Deepavali has always started with the practice of having an oil bath early in the morning. No one told me why and when I questioned the ritual, I almost always got chided for asking too many questions. Of course, with age grew curiosity and (a bit of) intelligence to find out the answers to my own questions. With each passing year, the celebration of Deepavali became more significant and the practices made more sense to me. However, on a side note, I still dislike having oil all over my body.
What surfaces without fail every Deepavali are my childhood memories of the festival. For starters, I recall how my parents decided on my outfit for the day.
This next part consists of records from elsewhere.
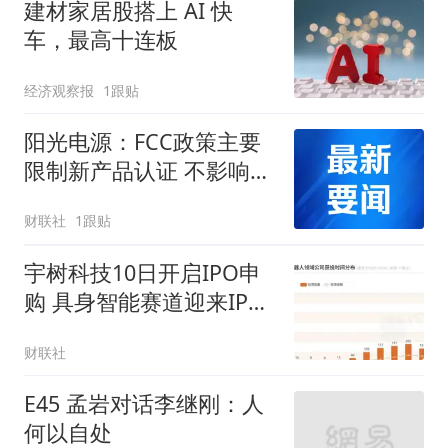
建材家居股搭上 AI 快
车，最高十连板
经济观察报
1跟贴
阳光电源：FCC政策主要
限制新产品认证 不影响已
获认证产品的销售
财联社
1跟贴
宇树科技10日开启IPO申
购 具身智能赛道迎来IPO
密集期｜深度
财联社
E45 孟岩对话李继刚：人
何以自处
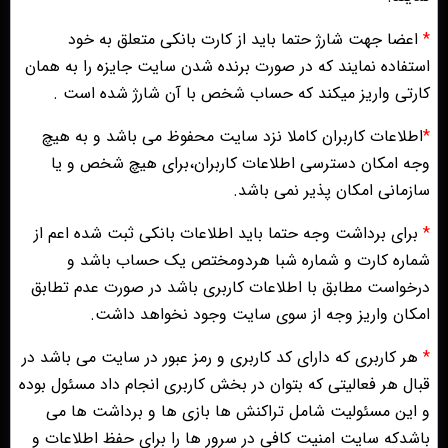
*
اعضا جهت شارژ حتما باید از کارت بانکی متعلق به خود
استفاده نمایند که در صورت برنده شدن سایت جایزه را به همان
کارتی واریز میکند که حساب شخص با آن شارژ شده است .
*
اطلاعات کاربران کاملا نزد سایت محفوظ می باشد و به هیچ
وجه امکان دسترسی اطلاعات کاربران،برای هیچ شخص و یا
سازمانی امکان پذیر نمی باشد.
*
برای برداشت وجه حتما باید اطلاعات بانکی ثبت شده اعم از
شماره کارت و شماره شبا هردومختص یک حساب باشد و
درخواست مطابق با اطلاعات کاربری باشد در صورت عدم تطابق
امکان واریز وجه از سوی سایت وجود نخواهد داشت.
*
هر کاربری که دارای کد کاربری و رمز عبور در سایت می باشد در
قبال هر فعالیتی که بتوان در بخش کاربری انجام داد مسئول بوده
و این مسئولیت شامل تراکنش ها بازی ها و برداشت ها می
باشدکه سایت امنیت کافی در سرور ها را برای حفظ اطلاعات و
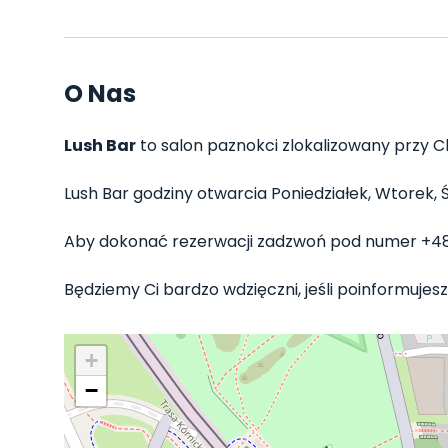
O Nas
Lush Bar
to salon paznokci zlokalizowany przy Ch
Lush Bar godziny otwarcia Poniedziałek, Wtorek, Śr
Aby dokonać rezerwacji zadzwoń pod numer +4
Będziemy Ci bardzo wdzięczni, jeśli poinformujesz 
+
−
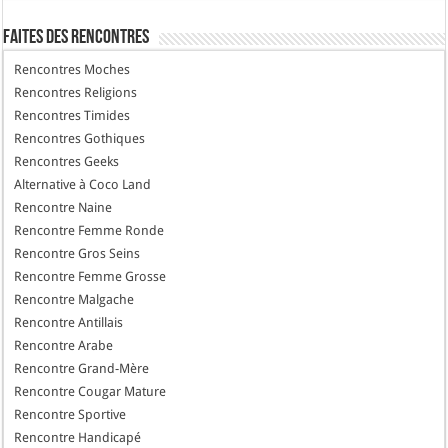
Faites des Rencontres
Rencontres Moches
Rencontres Religions
Rencontres Timides
Rencontres Gothiques
Rencontres Geeks
Alternative à Coco Land
Rencontre Naine
Rencontre Femme Ronde
Rencontre Gros Seins
Rencontre Femme Grosse
Rencontre Malgache
Rencontre Antillais
Rencontre Arabe
Rencontre Grand-Mère
Rencontre Cougar Mature
Rencontre Sportive
Rencontre Handicapé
Not to mention how (atrociously) they used to dress me up – that extra layer of talcum powder dabbed all over my face, the finishing touch that was the little black dot on the cheek and my hairstyle that has never changed till today. The only thing that I liked about their choice of attire was the very fact that it was something traditional. As I grew older, my own sense of fashion started kicking in.
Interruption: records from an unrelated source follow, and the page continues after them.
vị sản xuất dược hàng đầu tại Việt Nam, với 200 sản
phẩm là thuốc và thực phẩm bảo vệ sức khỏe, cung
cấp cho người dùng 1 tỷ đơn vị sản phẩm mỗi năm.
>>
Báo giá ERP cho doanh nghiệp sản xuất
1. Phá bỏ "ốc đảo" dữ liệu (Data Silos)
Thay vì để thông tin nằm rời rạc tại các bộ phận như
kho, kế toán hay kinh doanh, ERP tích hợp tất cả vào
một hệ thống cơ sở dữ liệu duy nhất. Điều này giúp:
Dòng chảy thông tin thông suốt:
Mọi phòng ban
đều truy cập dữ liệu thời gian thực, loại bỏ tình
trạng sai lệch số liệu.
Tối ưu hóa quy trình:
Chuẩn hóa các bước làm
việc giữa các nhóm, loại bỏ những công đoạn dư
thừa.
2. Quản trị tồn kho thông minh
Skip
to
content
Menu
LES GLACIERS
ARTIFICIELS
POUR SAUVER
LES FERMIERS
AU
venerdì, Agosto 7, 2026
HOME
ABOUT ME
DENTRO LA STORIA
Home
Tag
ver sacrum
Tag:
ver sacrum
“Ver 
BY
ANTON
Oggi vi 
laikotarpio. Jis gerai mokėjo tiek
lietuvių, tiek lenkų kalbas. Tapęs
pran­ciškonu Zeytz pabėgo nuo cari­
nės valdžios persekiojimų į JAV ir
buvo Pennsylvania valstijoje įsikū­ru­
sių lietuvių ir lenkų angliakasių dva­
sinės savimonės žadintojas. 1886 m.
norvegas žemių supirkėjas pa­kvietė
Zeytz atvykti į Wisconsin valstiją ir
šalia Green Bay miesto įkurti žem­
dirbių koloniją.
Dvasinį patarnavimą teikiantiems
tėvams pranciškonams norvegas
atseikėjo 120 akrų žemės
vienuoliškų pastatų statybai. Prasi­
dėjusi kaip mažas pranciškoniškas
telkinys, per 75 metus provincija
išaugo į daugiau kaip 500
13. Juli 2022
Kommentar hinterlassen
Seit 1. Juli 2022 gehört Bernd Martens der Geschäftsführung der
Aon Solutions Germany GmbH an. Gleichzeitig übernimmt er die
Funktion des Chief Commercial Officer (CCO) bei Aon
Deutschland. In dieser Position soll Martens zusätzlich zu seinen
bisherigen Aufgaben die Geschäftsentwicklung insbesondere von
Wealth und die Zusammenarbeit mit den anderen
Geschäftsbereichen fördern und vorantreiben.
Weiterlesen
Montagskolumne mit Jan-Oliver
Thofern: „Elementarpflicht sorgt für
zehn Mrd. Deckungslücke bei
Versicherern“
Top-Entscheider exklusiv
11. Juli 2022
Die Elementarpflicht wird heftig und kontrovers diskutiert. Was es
I’m proud to say that I have always opted for traditional Indian wear instead of a long sleeved shirt or a polo-tee.
Following the dressing up is the long day of visiting every single relative’s home. At each house you would be presented with a buffet spread of (almost the same) Indian dishes. You would have to eat at every house even if you felt like your stomach was on the verge of exploding. Also, each year, without fail, you would hear your relatives exclaiming in shock, “How much you have grown! The last time I saw you, you were this small!” I was a quiet boy back then, so I would remain silent and grin from ear to ear. But these days, my relatives know better than to say such things to me. (Hee!)
I fondly recall a particular year during which Deepavali comprised of a string of mishaps! It started off with me jumping around my house like a monkey. Somehow I had managed to kick a huge vase that was placed at the corner of my balcony and of course, it shattered! Thus far, that has been the only day on which I did not get a good scolding from my parents for my mischief. Why? Simply because it was Deepavali. Thank God for that! And it didn’t stop there. At one of the houses we visited, I dropped a glass of drink and it shattered – again! Everyone just dismissed it as an act of careless by a young innocent boy. Phew! And… moving on to the next house…
While I was happily sipping my cup of Coca Cola – don’t ask me how it happened – but I somehow managed to bite a portion of the cup with my teeth.
Those who were seated around me heard the crunching sound and panicked. Of course, I didn’t get scolded, yet again. They were far more concerned about me swallowing the shards of glass. Till today, I wonder how I managed to break brittle items on three different occasions, on the very same Deepavali. Unknowingly, I had still kept to my superstitious practice of carrying out tasks in a group of odd numbers, particularly in threes!
These childish mishaps remain etched in my heart together with the happy moments of the festival of lights, such as enjoying the food, receiving packets of money, visiting relatives I never knew existed, getting to dress up, and feasting on ‘murukku‘ and ‘kuehs‘! Most importantly, it is being able to wish people in Tamil – “தீபாவளி நல்வாழ்த்துக்கள்!” that I really love! I guess some things don’t change. So… தீபாவளி நல்வாழ்த்துக்கள்!